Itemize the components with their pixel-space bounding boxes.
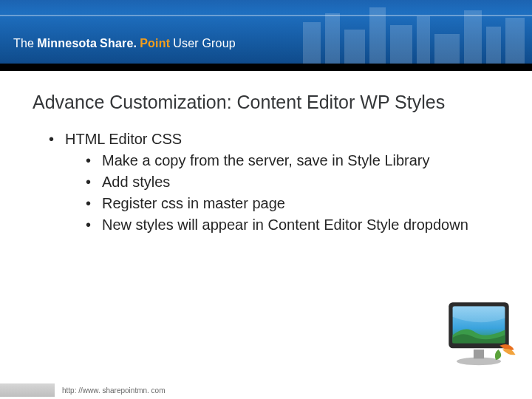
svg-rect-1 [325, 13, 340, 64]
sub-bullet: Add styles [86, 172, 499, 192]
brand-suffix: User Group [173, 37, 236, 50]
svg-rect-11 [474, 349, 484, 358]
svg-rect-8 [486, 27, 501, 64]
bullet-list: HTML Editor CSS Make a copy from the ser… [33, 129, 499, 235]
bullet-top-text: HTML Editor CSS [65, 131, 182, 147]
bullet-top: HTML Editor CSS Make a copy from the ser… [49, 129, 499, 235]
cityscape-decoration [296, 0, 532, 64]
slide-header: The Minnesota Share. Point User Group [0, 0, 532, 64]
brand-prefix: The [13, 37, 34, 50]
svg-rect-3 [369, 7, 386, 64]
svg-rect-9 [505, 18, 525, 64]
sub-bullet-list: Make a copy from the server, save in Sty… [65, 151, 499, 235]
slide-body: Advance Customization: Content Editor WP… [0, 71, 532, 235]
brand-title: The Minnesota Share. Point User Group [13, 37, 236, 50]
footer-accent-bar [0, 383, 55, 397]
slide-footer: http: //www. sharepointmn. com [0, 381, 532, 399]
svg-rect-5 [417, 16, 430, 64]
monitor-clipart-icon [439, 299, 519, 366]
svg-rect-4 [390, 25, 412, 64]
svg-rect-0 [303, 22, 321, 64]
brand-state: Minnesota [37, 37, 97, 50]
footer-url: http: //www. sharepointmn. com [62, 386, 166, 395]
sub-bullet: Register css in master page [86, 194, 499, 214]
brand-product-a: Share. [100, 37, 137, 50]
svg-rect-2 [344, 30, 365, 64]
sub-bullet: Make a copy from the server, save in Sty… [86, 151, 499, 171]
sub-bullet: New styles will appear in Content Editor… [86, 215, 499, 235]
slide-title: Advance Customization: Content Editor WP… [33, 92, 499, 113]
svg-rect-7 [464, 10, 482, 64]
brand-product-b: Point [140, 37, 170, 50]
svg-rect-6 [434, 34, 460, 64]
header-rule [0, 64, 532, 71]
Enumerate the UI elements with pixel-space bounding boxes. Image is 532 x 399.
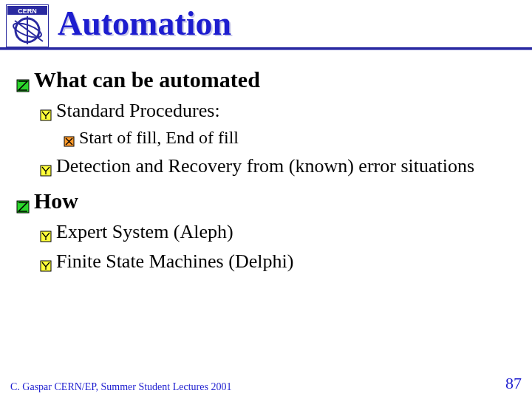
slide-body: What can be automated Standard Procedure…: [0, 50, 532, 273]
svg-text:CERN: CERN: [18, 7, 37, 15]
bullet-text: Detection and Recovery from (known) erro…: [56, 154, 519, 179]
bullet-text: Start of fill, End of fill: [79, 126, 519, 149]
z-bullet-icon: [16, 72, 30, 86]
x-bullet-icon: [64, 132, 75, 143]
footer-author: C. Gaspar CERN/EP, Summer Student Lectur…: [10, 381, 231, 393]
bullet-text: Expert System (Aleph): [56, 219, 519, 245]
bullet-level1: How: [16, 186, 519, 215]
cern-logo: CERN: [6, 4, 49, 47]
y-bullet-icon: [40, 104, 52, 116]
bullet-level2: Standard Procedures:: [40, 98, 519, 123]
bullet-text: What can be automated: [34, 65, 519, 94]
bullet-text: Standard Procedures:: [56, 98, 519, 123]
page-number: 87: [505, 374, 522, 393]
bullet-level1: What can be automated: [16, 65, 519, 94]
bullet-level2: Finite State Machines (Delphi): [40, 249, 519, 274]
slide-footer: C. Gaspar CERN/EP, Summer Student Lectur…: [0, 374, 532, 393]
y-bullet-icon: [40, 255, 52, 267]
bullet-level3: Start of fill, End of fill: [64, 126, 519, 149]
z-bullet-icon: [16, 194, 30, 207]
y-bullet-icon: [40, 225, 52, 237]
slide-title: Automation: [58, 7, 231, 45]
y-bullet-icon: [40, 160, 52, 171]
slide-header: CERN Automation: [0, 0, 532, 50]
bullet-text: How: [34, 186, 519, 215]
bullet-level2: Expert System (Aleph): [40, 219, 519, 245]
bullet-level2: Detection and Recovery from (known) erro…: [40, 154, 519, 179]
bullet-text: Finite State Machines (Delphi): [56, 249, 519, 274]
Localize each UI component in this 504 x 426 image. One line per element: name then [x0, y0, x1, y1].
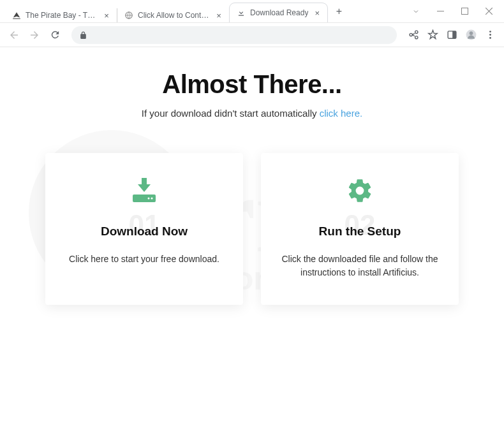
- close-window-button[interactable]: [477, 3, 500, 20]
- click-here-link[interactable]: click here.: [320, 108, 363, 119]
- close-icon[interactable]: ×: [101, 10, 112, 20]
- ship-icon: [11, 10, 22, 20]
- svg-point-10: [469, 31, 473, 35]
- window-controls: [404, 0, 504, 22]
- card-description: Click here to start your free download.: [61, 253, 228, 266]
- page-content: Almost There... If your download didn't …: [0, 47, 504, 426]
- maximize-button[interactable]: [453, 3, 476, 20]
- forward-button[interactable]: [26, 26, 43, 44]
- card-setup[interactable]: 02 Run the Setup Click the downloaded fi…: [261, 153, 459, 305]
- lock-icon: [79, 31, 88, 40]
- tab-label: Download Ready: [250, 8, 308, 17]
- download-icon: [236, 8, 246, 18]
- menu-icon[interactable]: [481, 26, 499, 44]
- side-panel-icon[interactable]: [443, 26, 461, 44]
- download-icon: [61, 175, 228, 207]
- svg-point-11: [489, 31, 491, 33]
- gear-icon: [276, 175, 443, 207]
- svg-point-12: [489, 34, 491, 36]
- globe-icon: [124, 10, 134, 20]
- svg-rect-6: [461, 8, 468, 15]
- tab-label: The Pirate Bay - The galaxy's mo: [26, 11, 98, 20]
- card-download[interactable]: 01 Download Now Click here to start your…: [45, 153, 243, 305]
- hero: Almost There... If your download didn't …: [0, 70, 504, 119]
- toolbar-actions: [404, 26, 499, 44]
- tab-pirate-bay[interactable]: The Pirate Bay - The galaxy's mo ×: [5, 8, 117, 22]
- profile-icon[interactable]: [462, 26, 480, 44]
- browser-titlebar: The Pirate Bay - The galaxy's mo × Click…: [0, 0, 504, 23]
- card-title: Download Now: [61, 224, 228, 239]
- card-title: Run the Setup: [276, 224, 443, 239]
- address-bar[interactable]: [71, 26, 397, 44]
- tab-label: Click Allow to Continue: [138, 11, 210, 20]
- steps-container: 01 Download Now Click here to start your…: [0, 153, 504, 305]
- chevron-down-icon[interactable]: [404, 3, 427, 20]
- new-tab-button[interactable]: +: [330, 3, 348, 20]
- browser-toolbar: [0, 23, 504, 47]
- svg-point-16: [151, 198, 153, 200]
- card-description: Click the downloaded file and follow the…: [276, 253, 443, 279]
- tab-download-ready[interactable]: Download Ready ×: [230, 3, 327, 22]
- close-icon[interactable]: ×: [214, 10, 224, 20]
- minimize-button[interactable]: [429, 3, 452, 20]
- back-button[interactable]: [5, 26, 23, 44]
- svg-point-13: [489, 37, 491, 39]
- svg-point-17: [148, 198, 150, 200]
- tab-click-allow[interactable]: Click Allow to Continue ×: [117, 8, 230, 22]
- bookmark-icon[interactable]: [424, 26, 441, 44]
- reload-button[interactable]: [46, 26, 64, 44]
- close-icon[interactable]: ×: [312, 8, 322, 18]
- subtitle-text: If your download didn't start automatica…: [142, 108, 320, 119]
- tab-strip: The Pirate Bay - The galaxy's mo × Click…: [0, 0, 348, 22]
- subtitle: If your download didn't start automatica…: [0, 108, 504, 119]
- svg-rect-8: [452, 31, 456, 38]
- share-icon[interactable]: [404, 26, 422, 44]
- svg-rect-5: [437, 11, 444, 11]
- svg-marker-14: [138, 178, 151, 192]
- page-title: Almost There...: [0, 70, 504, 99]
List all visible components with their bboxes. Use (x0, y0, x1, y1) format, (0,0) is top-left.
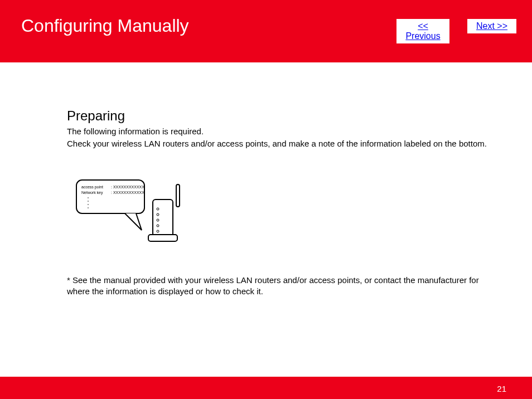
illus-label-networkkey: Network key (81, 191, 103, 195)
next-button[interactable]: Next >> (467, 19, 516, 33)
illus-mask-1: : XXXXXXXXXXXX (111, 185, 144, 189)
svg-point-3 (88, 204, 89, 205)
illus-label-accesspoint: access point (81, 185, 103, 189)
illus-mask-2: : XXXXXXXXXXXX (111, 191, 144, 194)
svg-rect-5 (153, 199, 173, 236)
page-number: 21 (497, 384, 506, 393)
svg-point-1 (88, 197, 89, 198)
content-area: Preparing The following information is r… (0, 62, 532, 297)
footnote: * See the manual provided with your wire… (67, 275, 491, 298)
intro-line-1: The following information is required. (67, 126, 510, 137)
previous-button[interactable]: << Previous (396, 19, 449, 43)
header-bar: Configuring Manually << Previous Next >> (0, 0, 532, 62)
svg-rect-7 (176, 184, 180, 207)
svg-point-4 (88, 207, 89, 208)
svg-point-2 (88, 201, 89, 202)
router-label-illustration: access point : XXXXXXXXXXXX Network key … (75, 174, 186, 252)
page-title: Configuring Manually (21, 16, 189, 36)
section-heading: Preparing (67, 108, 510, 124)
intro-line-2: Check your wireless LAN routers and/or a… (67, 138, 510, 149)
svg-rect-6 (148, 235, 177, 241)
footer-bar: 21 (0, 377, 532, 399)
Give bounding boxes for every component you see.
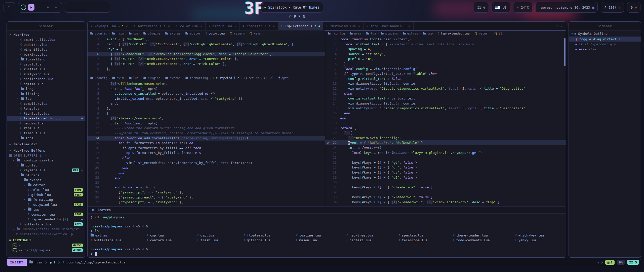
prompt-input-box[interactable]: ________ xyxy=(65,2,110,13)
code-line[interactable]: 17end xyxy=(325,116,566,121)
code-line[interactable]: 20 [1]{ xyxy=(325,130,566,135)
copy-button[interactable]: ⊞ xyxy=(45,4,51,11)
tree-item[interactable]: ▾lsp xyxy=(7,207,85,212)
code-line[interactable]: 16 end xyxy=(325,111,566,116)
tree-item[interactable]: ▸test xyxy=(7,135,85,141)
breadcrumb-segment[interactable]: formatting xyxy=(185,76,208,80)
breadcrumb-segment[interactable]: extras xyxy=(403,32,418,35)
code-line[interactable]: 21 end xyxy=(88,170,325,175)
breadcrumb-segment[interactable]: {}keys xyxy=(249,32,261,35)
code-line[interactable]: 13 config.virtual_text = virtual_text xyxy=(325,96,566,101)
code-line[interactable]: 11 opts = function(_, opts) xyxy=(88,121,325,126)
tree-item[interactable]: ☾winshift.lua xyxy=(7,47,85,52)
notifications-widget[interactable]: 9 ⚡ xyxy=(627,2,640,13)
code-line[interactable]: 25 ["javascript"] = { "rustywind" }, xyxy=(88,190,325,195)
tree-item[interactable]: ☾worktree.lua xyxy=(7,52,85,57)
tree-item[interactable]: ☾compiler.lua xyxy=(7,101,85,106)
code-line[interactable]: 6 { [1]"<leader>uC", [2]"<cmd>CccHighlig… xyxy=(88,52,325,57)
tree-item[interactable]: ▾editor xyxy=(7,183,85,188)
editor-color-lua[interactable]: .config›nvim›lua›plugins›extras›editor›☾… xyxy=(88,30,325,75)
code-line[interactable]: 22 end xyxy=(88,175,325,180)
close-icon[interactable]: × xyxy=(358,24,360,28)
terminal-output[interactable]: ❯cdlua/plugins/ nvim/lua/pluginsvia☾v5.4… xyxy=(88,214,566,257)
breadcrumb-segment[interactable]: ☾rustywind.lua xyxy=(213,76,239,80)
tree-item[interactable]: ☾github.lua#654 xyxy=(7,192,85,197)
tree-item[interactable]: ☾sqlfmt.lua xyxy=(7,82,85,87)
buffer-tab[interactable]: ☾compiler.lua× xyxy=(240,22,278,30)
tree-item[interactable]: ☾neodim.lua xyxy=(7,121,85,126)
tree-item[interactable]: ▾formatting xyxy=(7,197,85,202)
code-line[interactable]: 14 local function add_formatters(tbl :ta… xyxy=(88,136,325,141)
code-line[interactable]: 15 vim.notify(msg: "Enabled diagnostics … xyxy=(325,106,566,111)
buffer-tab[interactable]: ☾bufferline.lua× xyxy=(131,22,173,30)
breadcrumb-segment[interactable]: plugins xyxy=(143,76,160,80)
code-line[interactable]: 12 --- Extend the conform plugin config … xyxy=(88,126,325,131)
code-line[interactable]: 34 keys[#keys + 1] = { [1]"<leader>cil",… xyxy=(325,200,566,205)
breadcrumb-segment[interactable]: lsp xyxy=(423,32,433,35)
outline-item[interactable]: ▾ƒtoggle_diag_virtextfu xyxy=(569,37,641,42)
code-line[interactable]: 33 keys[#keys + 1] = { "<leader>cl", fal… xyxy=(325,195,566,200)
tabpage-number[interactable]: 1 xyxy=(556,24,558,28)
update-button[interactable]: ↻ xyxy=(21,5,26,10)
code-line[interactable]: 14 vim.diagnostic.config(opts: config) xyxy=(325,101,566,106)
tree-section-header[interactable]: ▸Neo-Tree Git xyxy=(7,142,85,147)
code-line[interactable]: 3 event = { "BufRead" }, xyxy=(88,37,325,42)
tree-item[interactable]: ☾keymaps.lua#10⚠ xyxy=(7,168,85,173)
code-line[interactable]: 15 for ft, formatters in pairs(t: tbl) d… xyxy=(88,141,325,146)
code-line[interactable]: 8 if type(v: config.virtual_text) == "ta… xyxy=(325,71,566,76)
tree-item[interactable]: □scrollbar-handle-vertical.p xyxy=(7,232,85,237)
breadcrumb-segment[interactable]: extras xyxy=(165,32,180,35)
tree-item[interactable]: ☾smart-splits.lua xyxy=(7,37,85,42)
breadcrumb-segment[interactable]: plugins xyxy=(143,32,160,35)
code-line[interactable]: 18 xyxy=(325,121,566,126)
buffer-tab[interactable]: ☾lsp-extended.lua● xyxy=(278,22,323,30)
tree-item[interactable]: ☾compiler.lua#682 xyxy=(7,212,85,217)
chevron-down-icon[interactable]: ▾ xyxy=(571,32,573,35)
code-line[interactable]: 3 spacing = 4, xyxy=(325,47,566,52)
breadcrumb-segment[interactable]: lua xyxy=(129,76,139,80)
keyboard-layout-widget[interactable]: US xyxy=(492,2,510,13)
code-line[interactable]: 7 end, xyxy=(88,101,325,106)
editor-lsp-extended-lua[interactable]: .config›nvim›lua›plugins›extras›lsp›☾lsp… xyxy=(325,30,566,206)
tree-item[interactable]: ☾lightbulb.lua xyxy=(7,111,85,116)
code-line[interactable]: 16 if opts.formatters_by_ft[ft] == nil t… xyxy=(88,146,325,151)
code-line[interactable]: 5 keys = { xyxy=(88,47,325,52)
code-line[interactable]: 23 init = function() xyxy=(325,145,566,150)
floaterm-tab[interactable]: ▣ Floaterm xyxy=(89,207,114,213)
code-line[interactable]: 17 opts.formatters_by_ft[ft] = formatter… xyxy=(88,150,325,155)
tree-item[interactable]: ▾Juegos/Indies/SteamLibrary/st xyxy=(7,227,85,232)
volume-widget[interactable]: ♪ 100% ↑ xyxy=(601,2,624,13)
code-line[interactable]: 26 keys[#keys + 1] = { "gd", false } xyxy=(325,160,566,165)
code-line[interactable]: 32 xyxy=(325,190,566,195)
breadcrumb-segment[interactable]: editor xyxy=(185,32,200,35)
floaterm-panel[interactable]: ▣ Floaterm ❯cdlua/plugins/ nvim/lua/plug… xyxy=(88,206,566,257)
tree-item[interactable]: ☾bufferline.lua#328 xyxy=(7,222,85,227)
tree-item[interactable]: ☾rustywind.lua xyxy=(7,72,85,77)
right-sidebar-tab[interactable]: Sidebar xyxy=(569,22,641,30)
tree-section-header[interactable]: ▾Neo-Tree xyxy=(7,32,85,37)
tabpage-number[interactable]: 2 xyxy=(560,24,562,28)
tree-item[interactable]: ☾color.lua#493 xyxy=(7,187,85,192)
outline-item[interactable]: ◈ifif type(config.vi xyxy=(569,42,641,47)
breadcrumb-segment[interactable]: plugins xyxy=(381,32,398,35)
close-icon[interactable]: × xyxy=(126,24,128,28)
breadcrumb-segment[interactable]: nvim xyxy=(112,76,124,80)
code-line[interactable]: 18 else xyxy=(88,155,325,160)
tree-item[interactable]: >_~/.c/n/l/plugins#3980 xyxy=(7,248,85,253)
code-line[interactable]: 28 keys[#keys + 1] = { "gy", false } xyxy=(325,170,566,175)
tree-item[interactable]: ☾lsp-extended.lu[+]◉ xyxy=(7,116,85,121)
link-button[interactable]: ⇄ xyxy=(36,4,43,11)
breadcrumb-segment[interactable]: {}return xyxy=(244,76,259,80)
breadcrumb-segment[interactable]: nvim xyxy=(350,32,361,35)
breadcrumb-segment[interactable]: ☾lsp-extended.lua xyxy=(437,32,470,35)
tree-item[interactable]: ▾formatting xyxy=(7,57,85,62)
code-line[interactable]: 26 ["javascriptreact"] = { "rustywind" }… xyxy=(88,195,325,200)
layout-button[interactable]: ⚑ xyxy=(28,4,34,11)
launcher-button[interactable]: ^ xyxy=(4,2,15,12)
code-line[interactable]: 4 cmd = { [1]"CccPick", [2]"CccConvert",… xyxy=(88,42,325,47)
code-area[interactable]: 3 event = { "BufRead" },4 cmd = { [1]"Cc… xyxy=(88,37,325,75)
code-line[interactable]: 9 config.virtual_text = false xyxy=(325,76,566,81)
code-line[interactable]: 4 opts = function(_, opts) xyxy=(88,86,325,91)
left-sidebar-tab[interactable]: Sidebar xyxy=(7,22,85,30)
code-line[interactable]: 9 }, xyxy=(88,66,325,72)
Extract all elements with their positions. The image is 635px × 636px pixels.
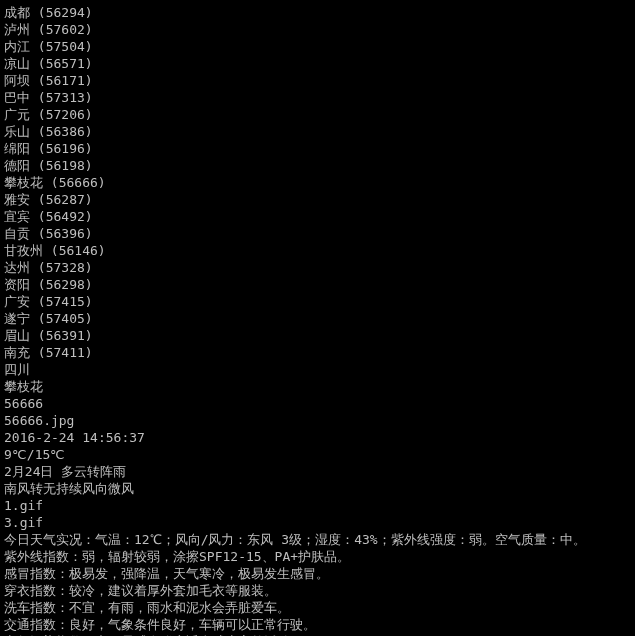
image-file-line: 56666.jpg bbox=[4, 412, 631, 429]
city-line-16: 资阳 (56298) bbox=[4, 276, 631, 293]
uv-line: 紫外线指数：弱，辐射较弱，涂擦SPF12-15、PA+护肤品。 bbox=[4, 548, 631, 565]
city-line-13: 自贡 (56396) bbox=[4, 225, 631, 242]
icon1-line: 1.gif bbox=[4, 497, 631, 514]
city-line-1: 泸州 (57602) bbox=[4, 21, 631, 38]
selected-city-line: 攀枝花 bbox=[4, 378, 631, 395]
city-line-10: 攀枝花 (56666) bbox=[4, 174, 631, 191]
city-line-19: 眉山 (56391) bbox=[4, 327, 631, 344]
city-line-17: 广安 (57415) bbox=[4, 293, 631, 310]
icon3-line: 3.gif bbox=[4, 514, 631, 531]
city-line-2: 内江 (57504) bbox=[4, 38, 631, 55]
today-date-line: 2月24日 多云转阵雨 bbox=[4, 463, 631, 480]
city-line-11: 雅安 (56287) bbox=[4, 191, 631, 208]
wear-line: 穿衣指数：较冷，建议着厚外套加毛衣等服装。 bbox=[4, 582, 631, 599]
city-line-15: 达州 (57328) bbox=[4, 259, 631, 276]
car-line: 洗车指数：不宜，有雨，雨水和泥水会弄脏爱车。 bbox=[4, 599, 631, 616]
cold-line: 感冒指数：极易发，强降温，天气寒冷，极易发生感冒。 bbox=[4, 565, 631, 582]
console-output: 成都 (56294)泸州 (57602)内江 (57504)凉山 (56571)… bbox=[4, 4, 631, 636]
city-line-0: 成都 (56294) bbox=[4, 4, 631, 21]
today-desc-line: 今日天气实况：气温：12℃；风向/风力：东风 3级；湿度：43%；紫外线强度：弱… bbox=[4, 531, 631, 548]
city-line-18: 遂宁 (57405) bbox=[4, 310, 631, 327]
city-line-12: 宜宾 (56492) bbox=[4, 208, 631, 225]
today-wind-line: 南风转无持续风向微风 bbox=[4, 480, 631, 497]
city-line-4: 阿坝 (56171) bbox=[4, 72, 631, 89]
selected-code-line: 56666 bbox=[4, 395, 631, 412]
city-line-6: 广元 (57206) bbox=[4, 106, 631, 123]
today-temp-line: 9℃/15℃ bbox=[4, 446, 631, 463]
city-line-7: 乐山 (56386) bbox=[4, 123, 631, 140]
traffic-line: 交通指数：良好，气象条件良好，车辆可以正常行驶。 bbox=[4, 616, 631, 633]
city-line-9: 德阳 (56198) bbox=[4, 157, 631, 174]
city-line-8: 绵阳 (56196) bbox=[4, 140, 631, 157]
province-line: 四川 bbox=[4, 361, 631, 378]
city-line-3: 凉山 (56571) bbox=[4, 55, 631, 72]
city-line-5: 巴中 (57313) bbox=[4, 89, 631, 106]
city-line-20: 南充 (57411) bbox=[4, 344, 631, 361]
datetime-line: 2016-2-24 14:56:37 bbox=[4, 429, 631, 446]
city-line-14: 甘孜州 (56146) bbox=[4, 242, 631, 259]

::::

Would you report every line of the entries above containing the word "Automation"?

slide-title: Automation: [58, 7, 231, 45]
slide-header: CERN Automation: [0, 0, 532, 50]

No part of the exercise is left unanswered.